If you register your relationship, you must be living together when the visa is lodged and stay living together. It is possible to register when living apart, but this could only work if you registered before your moved in together, and before your lodged the 820.
Time of decision
You can lodge a 309 offshore spouse visa before you get married; however, you need to make sure you’re legally married before a Case Officer makes a decision on your application (a ToD requirement). Processing times can vary, so it’s better to marry sooner rather than later, and not gamble on a delayed processing time.
The prospective marriage 300 visa is an ‘engagement visa’; however, if you get married before a decision is made on your application, you can switch it to a 309 spouse visa application. Handy, eh?
When your 309 is granted, you have 12 months to enter Australia (from the date of your health or police check, whichever was first) to activate the visa. However, a 300 visa is strictly a nine-month visa and the clock starts ticking from the date the visa is granted.
Confused? Yes, it’s all highly confusing. Legislation for each visa subclass is unique and different visas have different ToA and ToD requirements.
ToA and ToD in relation to visa appeals
If your partner visa is refused, you can lodge an appeal at the Administrative Appeals Tribunal.
If you’re onshore, you must appeal within 21 days. If your offshore partner visa is refused, your sponsor can make an appeal within 70 days.
Here’s where ToA and ToD comes into it: if your application was refused because you didn’t meet a ToA requirement, it’s highly unlikely that your appeal will succeed. However, if the refusal was based on a ToD requirement, you may be in with a chance.
Here at True Blue Migration Services, we recently had a client who came to us after lodging their own 820 visa application and being refused. The refusal came because the applicant missed a ‘further information request’ from their Case Officer, requiring them to provide police clearances and medical reports. Because these are ToD requirements, we lodged an appeal on their behalf, which deems the application to ‘not be finally determined’ (decided). Our clients obtained the documents required and when the AAT remitted the Case Officer’s decision, the visa was later approved
Another client came us to after an 820 refusal for failing to satisfy 12-month cohabitation requirements. They engaged us to assist with AAT preparation. Even though a number of years had passed since their initial application was lodged, and they remained in a genuine relationship, this in itself cannot take away the fact that their ToA requirements weren’t met.

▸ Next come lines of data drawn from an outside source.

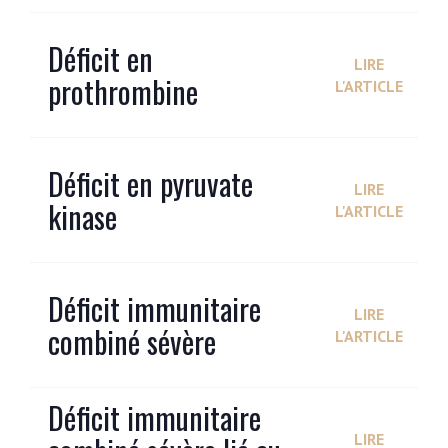
Déficit en
LIRE
prothrombine
L'ARTICLE
Déficit en pyruvate
LIRE
kinase
L'ARTICLE
Déficit immunitaire
LIRE
combiné sévère
L'ARTICLE
Déficit immunitaire
LIRE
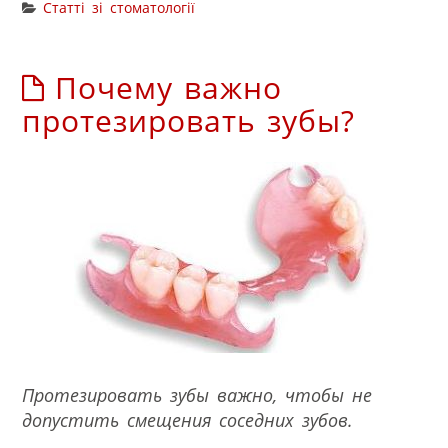
Статті зі стоматології
Почему важно
протезировать зубы?
Протезировать зубы важно, чтобы не
допустить смещения соседних зубов.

Luckily, this particular couple lived in a state where relationships can be registered. As this is a ToD requirement, and does away with the ToA cohabitation requirement the appeal was successful. Even sweeter, given the length of their relationship, the partner was granted a PR visa straight away!
It’s a lot to take in
Partner visas are a major investment. There’s no doubt about it; they’re one of the most expensive visa subclasses, in terms of Government fees. Making a minor mistake because you don’t understand the ToA and ToD requirements associated with your particular subclass can cost you thousands of dollars, not to mention the time involved.
It’s important to get partner applications right first time around. Imagine waiting two years for a decision, only to receive a refusal because you didn’t attach your police clearance documents in time! Then you’re faced with either appealing the decision and waiting a year or two for that to be heard, or lodging another visa application entirely.
Do you meet ToA requirements now?
Before you go full steam ahead and lodge an application, check that you meet ToA requirements. If you don’t, or if you’re unable to register your relationship during processing, you’ll unfortunately need to wait it out a little longer.